▶ Data records:
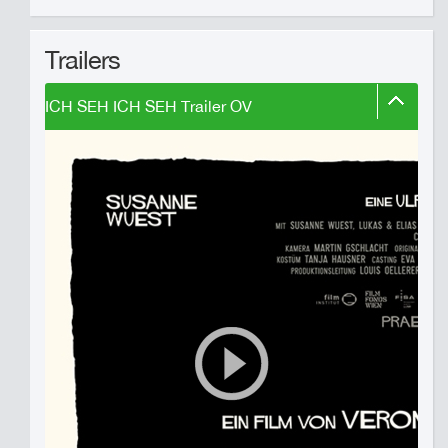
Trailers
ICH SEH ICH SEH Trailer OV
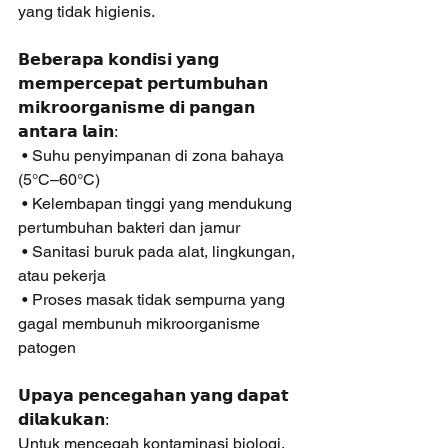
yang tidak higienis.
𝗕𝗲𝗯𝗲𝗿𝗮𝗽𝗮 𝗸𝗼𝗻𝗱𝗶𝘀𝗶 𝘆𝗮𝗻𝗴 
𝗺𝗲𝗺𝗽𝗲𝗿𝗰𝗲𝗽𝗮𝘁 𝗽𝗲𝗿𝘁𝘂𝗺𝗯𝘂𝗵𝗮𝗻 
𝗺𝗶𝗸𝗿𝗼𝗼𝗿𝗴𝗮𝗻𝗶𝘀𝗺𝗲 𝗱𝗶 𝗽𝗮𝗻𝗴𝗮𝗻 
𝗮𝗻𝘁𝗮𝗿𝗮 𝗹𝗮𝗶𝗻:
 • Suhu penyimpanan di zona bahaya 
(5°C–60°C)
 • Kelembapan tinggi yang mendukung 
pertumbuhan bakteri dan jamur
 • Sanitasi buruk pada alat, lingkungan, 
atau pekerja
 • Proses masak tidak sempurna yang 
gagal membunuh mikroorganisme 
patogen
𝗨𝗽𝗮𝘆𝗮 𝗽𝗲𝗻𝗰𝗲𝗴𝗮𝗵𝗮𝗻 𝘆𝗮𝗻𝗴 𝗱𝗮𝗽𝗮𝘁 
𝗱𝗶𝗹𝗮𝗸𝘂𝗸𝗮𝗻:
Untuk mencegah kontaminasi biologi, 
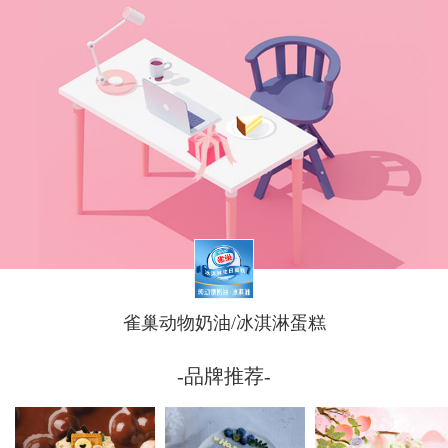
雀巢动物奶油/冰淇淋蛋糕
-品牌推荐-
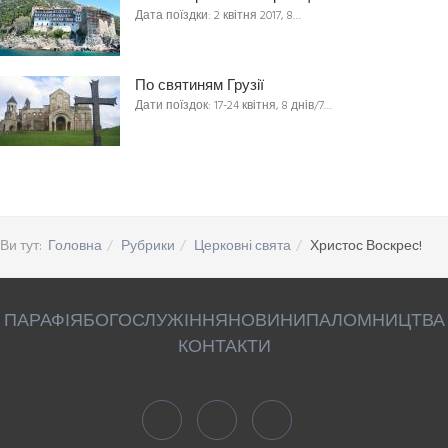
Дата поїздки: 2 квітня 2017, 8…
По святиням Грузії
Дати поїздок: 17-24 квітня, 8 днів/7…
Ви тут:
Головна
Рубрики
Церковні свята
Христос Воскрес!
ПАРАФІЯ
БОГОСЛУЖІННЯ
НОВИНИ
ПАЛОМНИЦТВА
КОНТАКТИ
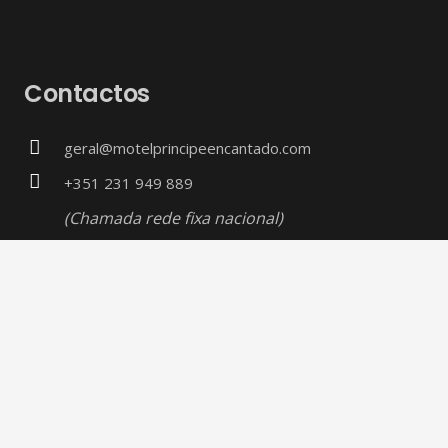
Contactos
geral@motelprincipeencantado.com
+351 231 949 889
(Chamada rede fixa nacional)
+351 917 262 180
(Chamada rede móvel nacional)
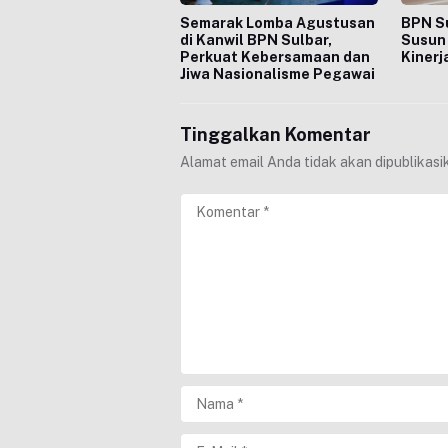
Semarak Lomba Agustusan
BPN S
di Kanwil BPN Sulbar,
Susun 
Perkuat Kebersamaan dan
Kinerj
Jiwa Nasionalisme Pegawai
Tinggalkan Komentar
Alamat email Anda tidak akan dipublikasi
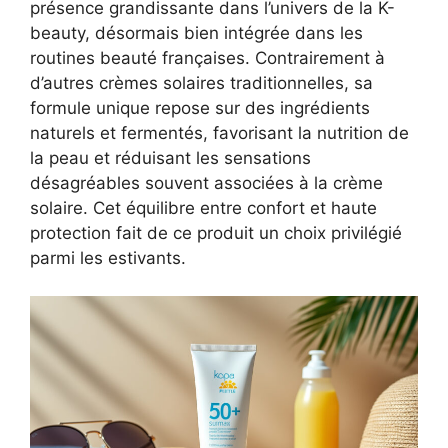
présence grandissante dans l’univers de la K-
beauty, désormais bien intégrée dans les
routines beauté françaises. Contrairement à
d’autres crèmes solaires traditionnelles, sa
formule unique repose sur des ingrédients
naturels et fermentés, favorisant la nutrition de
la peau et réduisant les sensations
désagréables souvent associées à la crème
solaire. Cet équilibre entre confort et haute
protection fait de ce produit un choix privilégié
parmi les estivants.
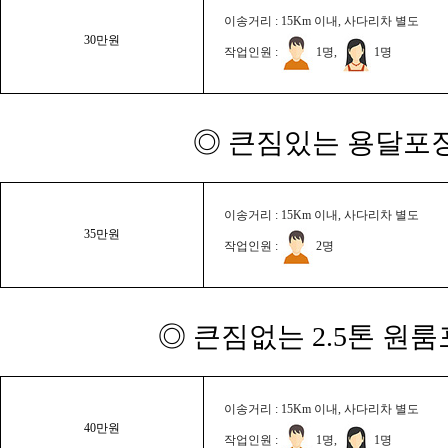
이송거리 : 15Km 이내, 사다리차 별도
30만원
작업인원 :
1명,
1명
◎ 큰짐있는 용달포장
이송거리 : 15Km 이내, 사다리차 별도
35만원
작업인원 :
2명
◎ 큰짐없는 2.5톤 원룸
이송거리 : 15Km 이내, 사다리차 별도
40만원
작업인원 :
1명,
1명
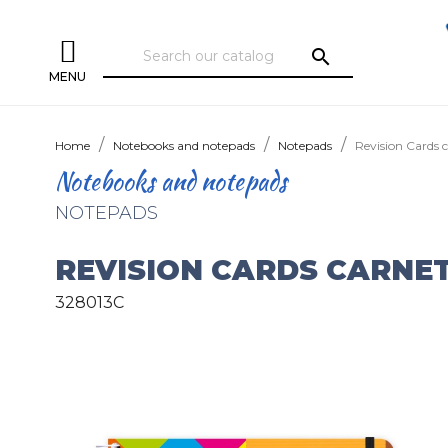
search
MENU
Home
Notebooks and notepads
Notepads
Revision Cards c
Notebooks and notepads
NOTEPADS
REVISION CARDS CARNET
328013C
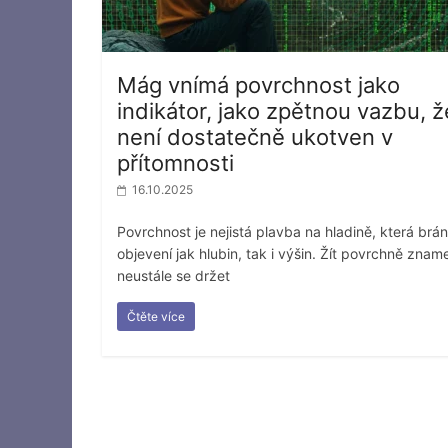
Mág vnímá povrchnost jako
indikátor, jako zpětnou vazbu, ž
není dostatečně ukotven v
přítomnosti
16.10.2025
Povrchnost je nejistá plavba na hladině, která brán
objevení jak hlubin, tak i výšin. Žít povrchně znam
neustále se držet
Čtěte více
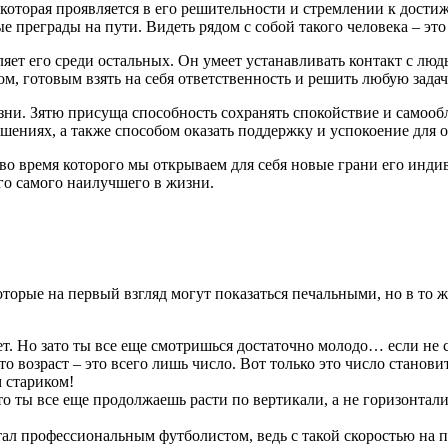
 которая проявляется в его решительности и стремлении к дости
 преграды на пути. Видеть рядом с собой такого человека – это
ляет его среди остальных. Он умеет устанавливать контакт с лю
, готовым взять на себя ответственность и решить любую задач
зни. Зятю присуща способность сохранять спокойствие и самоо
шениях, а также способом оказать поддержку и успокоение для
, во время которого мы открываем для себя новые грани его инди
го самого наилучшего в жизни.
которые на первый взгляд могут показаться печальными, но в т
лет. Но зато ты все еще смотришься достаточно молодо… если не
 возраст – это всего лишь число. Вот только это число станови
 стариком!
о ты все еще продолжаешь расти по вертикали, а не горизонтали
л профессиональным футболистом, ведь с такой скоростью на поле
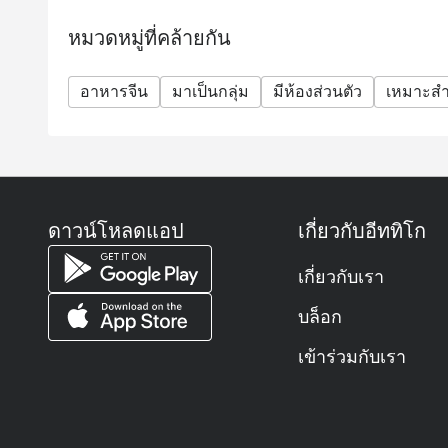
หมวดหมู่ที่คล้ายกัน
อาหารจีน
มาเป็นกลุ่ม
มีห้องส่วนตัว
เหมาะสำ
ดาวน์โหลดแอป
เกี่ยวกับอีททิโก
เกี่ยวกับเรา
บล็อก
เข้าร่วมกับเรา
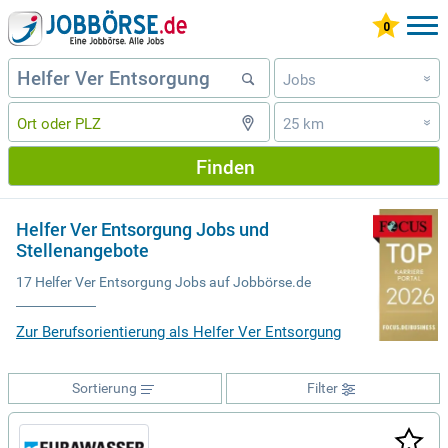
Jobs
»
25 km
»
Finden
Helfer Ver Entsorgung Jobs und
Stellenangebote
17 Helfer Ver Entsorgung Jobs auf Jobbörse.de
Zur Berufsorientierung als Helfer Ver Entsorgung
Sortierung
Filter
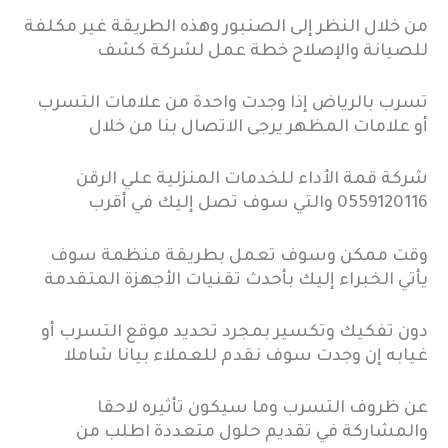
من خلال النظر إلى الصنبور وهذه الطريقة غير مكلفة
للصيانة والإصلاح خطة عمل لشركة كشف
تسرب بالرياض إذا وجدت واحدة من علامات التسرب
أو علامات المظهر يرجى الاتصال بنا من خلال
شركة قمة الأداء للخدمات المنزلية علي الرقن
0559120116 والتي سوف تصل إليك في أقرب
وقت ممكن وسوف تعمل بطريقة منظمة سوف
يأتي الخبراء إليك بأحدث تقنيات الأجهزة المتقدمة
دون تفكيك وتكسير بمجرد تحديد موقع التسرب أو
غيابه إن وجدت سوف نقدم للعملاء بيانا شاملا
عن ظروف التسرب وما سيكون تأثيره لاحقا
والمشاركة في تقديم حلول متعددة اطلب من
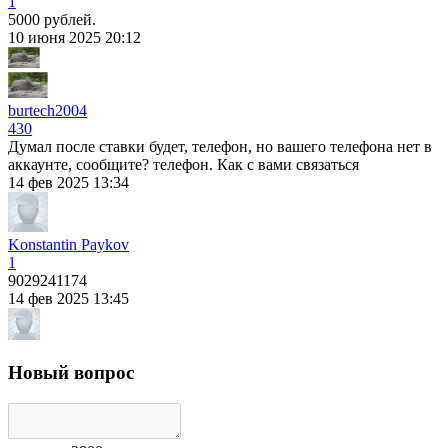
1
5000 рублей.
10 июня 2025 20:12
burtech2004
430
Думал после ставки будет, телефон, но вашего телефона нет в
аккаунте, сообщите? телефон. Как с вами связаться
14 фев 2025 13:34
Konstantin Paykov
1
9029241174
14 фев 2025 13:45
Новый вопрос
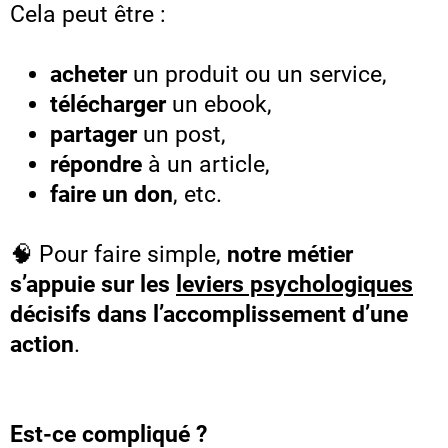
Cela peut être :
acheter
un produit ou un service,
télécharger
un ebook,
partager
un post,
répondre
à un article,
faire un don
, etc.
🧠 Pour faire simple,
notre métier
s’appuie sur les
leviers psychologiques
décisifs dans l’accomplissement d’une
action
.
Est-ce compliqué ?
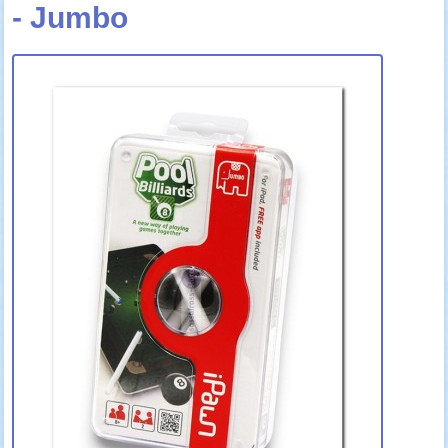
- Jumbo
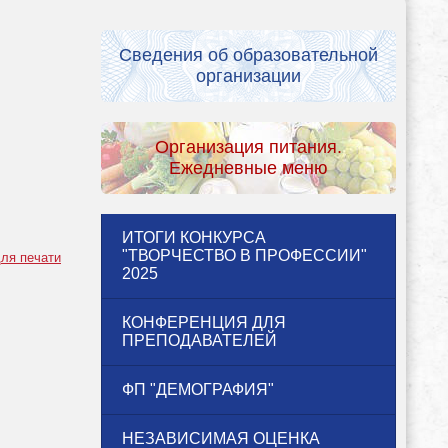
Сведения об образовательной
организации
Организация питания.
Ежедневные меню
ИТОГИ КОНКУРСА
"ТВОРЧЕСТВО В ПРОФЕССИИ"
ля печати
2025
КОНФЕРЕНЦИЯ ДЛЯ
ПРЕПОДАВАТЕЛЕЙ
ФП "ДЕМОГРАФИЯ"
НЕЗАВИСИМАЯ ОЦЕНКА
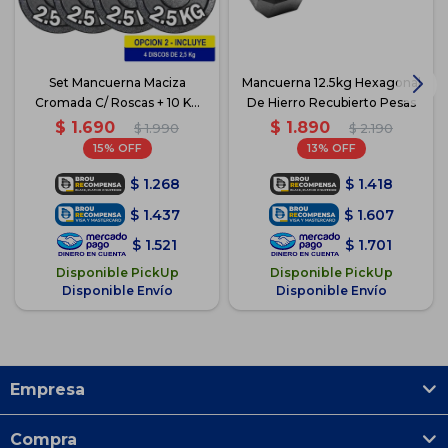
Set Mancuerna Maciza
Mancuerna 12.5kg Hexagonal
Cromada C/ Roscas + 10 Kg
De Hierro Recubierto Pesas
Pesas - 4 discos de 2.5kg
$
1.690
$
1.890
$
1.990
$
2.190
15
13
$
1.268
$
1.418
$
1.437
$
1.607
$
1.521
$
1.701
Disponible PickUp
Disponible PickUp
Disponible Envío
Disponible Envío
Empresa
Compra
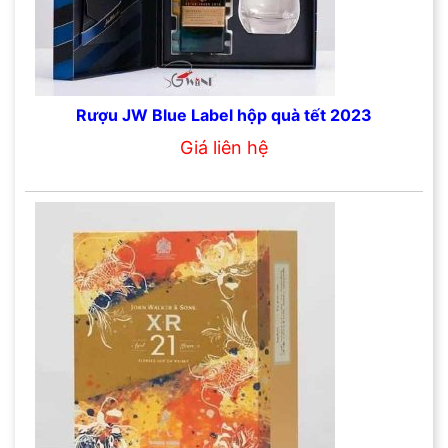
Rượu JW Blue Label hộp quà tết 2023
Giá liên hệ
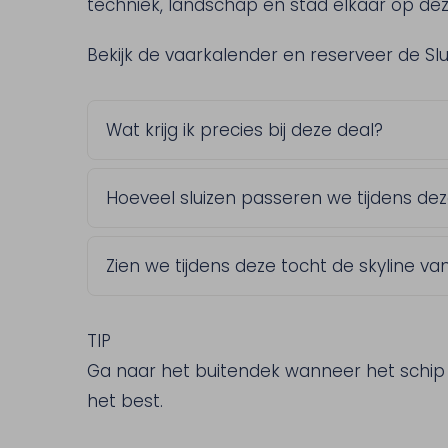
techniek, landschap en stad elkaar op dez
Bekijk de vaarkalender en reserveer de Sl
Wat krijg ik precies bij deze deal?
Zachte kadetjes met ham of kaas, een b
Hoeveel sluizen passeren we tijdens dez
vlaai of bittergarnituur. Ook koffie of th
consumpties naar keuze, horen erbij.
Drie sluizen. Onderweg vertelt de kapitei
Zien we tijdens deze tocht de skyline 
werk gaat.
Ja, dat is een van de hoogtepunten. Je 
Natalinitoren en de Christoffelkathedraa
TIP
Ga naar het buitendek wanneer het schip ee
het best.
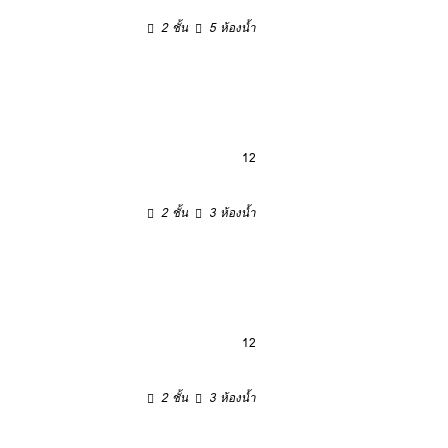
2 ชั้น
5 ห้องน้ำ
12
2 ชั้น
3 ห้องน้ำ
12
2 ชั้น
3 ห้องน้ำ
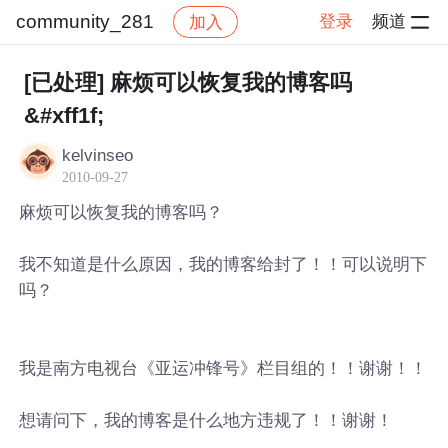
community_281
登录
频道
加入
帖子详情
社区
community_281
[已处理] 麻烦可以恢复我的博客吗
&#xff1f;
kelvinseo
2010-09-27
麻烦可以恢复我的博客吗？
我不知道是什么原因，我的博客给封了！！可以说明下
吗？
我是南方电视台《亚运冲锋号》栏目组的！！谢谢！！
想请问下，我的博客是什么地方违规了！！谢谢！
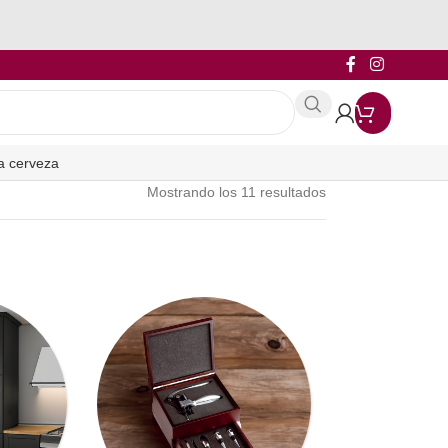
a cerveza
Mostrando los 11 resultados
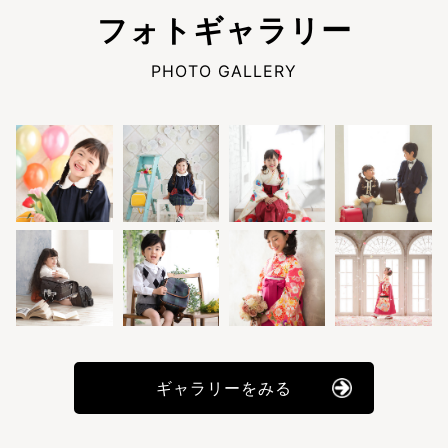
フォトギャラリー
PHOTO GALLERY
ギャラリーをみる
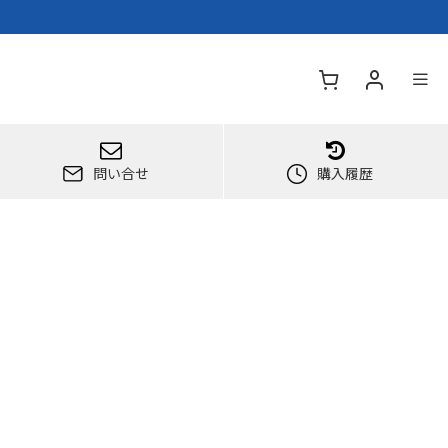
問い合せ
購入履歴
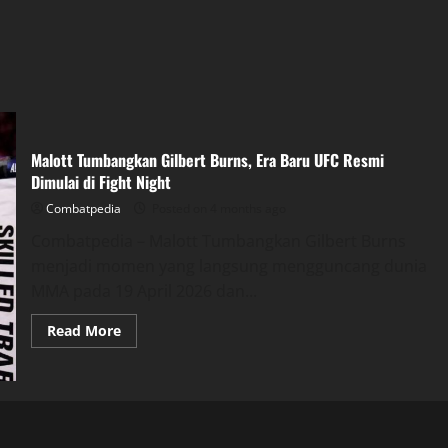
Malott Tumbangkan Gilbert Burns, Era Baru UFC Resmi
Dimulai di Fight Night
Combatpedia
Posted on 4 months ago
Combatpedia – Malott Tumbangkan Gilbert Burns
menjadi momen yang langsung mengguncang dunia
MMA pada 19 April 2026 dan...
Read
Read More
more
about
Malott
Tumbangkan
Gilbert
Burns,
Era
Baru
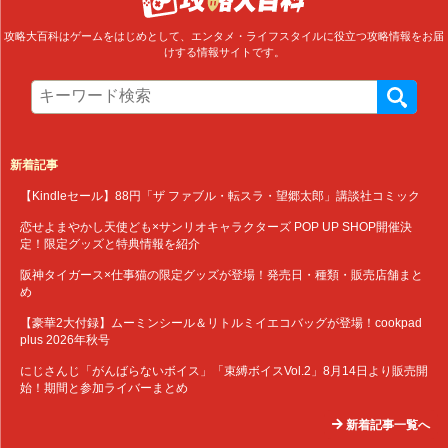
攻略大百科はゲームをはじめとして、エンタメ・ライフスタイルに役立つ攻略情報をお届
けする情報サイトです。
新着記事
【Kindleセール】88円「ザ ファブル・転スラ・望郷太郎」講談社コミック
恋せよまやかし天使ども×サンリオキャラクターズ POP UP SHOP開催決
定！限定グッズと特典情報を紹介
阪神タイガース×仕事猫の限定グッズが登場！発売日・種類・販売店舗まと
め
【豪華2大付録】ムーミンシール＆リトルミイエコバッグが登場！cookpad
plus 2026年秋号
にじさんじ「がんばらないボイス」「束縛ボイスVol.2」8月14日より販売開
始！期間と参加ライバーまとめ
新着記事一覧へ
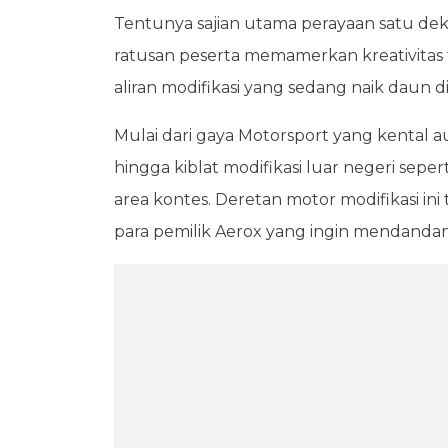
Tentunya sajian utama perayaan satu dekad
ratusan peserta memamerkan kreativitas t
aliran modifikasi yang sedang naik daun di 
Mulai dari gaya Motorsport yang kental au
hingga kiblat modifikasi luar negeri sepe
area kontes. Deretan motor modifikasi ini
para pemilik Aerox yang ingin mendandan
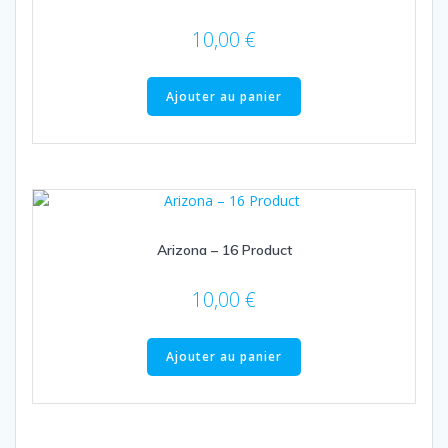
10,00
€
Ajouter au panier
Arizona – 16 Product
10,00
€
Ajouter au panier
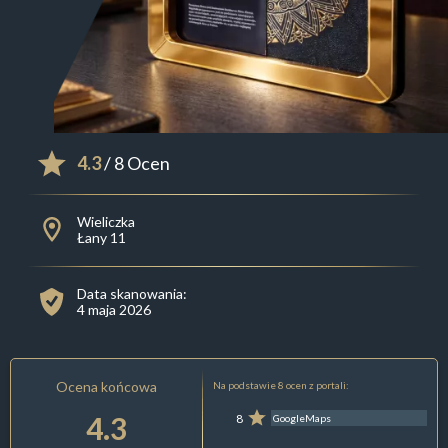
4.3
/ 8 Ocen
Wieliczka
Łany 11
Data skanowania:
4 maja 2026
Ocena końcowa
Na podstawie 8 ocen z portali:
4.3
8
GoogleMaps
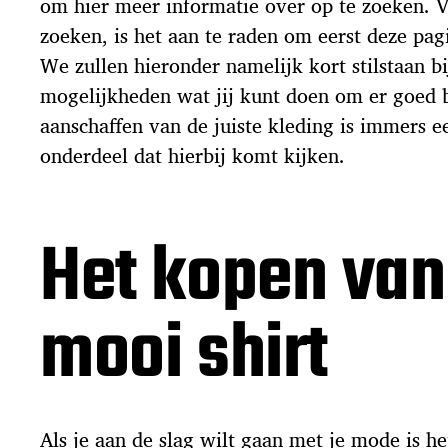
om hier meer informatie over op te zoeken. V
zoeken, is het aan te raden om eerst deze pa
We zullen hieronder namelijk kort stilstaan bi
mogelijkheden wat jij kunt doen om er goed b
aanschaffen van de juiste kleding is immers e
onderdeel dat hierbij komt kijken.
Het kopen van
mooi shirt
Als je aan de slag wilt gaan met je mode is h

▶ Exercise description: Filter the entries above down to the lines that hold the word "علامات", and copy those lines.

▶ Output of the task:
تسرب بالرياض إذا وجدت واحدة من علامات التسرب
أو علامات المظهر يرجى الاتصال بنا من خلال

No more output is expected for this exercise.